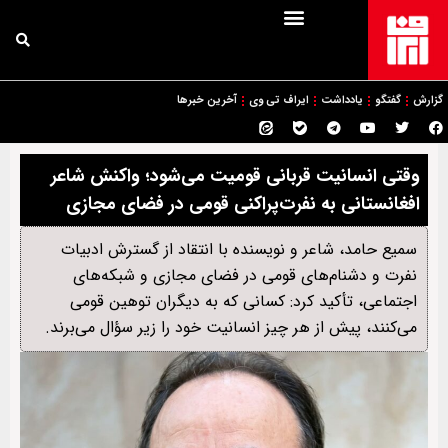
گزارش
گفتگو
یادداشت
ایراف تی وی
آخرین خبرها
وقتی انسانیت قربانی قومیت می‌شود؛ واکنش شاعر
افغانستانی به نفرت‌پراکنی قومی در فضای مجازی
سمیع حامد، شاعر و نویسنده با انتقاد از گسترش ادبیات
نفرت و دشنام‌های قومی در فضای مجازی و شبکه‌های
اجتماعی، تأکید کرد: کسانی که به دیگران توهین قومی
می‌کنند، پیش از هر چیز انسانیت خود را زیر سؤال می‌برند.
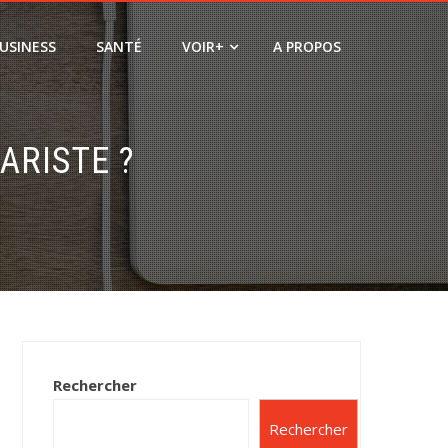
USINESS
SANTÉ
VOIR+
A PROPOS
ARISTE ?
Rechercher
Rechercher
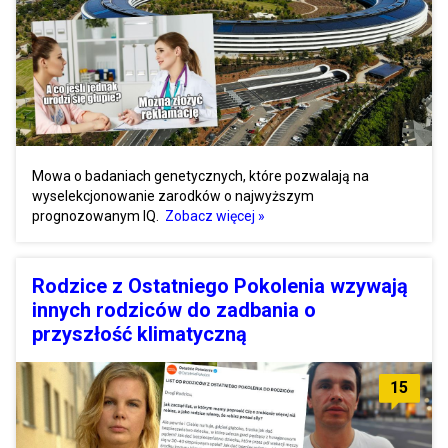
Mowa o badaniach genetycznych, które pozwalają na
wyselekcjonowanie zarodków o najwyższym
prognozowanym IQ.
Zobacz więcej »
Rodzice z Ostatniego Pokolenia wzywają
innych rodziców do zadbania o
przyszłość klimatyczną
15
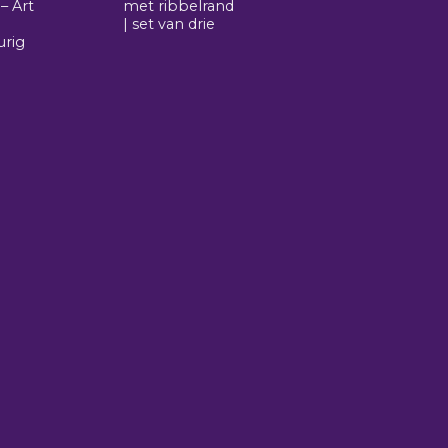
 – Art
met ribbelrand
| set van drie
urig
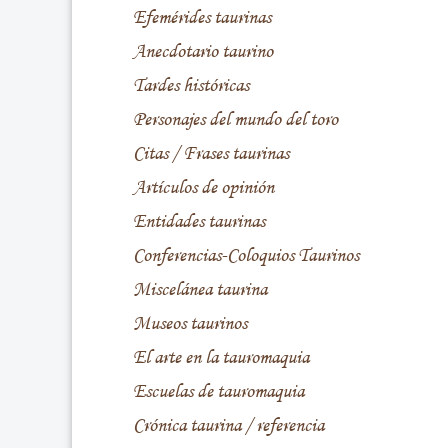
Efemérides taurinas
Anecdotario taurino
Tardes históricas
Personajes del mundo del toro
Citas / Frases taurinas
Artículos de opinión
Entidades taurinas
Conferencias-Coloquios Taurinos
Miscelánea taurina
Museos taurinos
El arte en la tauromaquia
Escuelas de tauromaquia
Crónica taurina / referencia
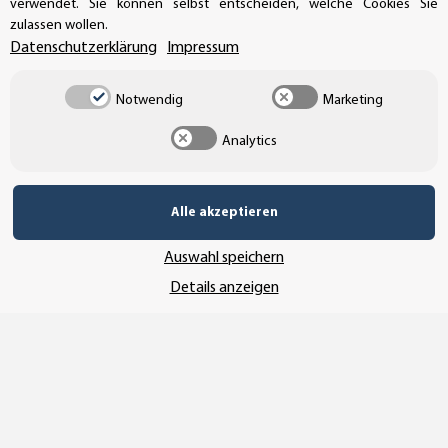
verwendet. Sie können selbst entscheiden, welche Cookies Sie
zulassen wollen.
Datenschutzerklärung
Impressum
Notwendig
Marketing
Analytics
Alle akzeptieren
Vertrag widerrufen
Auswahl speichern
Details anzeigen
* Alle Preise inkl. gesetzlicher USt., zzgl.
Versand
© SEMPE GmbH
•
Copyright© 2025 SEMPE GmbH Wolmirstedt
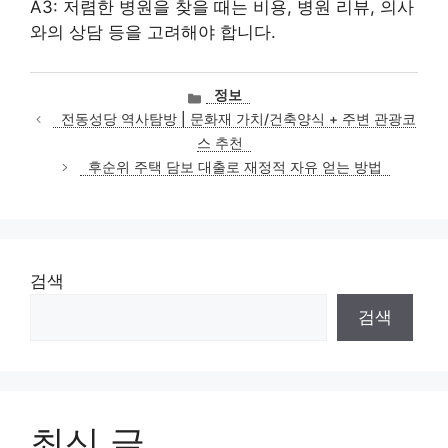
A3: 저렴한 병원을 찾을 때는 비용, 병원 리뷰, 의사
와의 상담 등을 고려해야 합니다.
카
정보
테
전동성당 역사탐방 | 문화재 가치/건축양식 + 주변 관광코
고
스 추천
리
후순위 주택 담보 대출로 재정적 자유 얻는 방법
검색
검색
최신 글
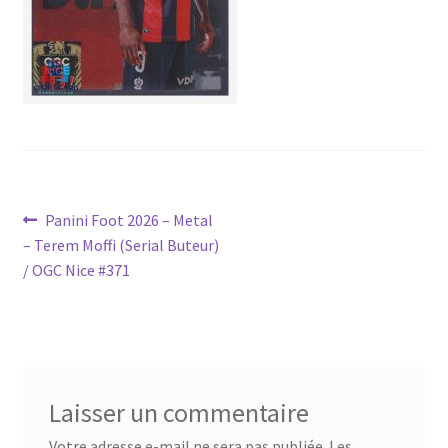
Navigation
Article
Panini Foot 2026 – Metal
précédent :
– Terem Moffi (Serial Buteur)
de
/ OGC Nice #371
l’article
Laisser un commentaire
Votre adresse e-mail ne sera pas publiée.
Les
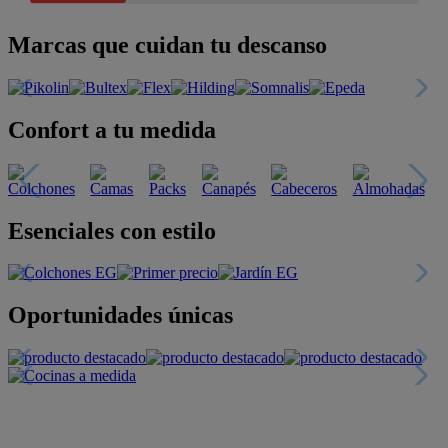
Marcas que cuidan tu descanso
Confort a tu medida
Esenciales con estilo
Oportunidades únicas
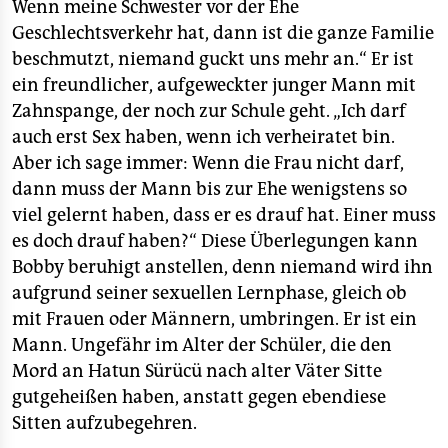
Wenn meine Schwester vor der Ehe
Geschlechtsverkehr hat, dann ist die ganze Familie
beschmutzt, niemand guckt uns mehr an.“ Er ist
ein freundlicher, aufgeweckter junger Mann mit
Zahnspange, der noch zur Schule geht. „Ich darf
auch erst Sex haben, wenn ich verheiratet bin.
Aber ich sage immer: Wenn die Frau nicht darf,
dann muss der Mann bis zur Ehe wenigstens so
viel gelernt haben, dass er es drauf hat. Einer muss
es doch drauf haben?“ Diese Überlegungen kann
Bobby beruhigt anstellen, denn niemand wird ihn
aufgrund seiner sexuellen Lernphase, gleich ob
mit Frauen oder Männern, umbringen. Er ist ein
Mann. Ungefähr im Alter der Schüler, die den
Mord an Hatun Sürücü nach alter Väter Sitte
gutgeheißen haben, anstatt gegen ebendiese
Sitten aufzubegehren.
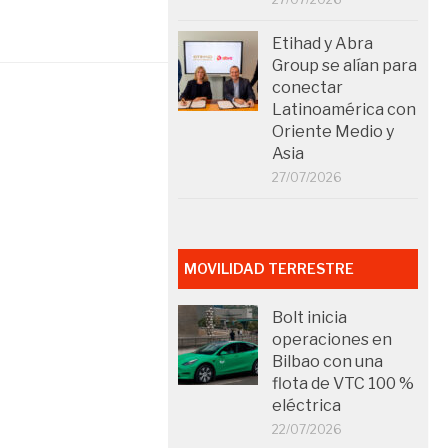
Etihad y Abra
Group se alían para
conectar
Latinoamérica con
Oriente Medio y
Asia
27/07/2026
MOVILIDAD TERRESTRE
Bolt inicia
operaciones en
Bilbao con una
flota de VTC 100 %
eléctrica
22/07/2026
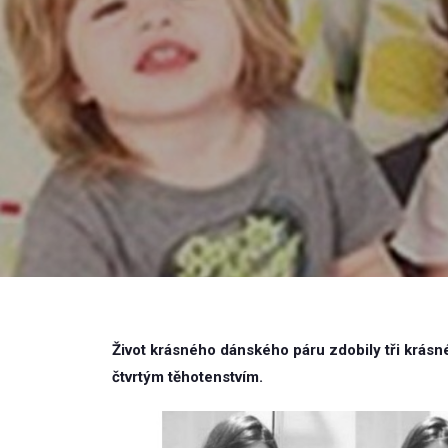
Život krásného dánského páru zdobily tři krásné 
čtvrtým těhotenstvím.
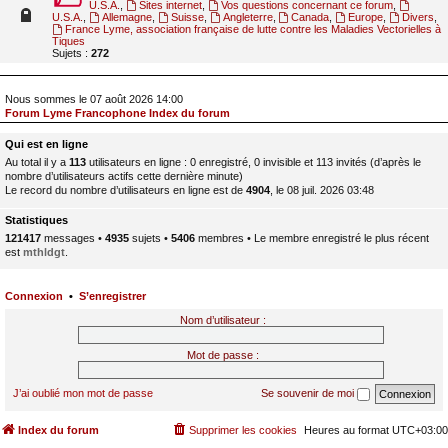
U.S.A.
,
Sites internet
,
Vos questions concernant ce forum
,
U.S.A.
,
Allemagne
,
Suisse
,
Angleterre
,
Canada
,
Europe
,
Divers
,
France Lyme, association française de lutte contre les Maladies Vectorielles à
Tiques
Sujets :
272
Nous sommes le 07 août 2026 14:00
Forum Lyme Francophone Index du forum
Qui est en ligne
Au total il y a
113
utilisateurs en ligne : 0 enregistré, 0 invisible et 113 invités (d’après le
nombre d’utilisateurs actifs cette dernière minute)
Le record du nombre d’utilisateurs en ligne est de
4904
, le 08 juil. 2026 03:48
Statistiques
121417
messages •
4935
sujets •
5406
membres • Le membre enregistré le plus récent
est
mthldgt
.
Connexion
•
S’enregistrer
Nom d’utilisateur :
Mot de passe :
J’ai oublié mon mot de passe
Se souvenir de moi
Index du forum
Supprimer les cookies
Heures au format
UTC+03:00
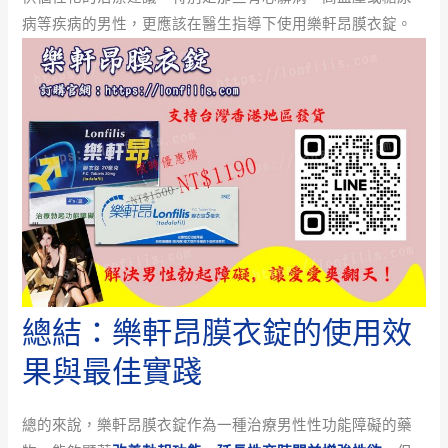
病等疾病的男性，更應該在醫生指導下使用樂軒昂膜衣錠。
總結：樂軒昂膜衣錠的使用效
果與最佳實踐
總的來說，樂軒昂膜衣錠作為一種治療男性性功能障礙的藥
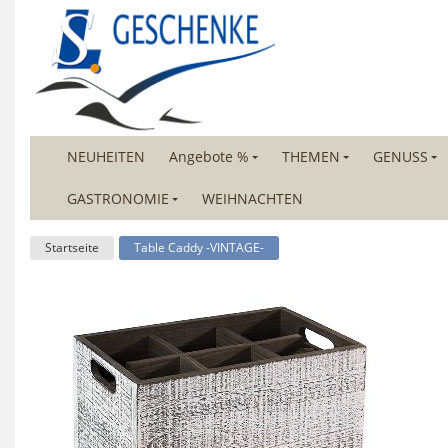
NEUHEITEN
Angebote %
THEMEN
GENUSS
GASTRONOMIE
WEIHNACHTEN
Startseite
Table Caddy -VINTAGE-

Task to carry out: Extract from the data every line where "utilisateurs" shows up.

Response:
utilisateurs en ligne : 0 enregistré, 0 invisible et 113 invités (d’après le
nombre d’utilisateurs actifs cette dernière minute)
Le record du nombre d’utilisateurs en ligne est de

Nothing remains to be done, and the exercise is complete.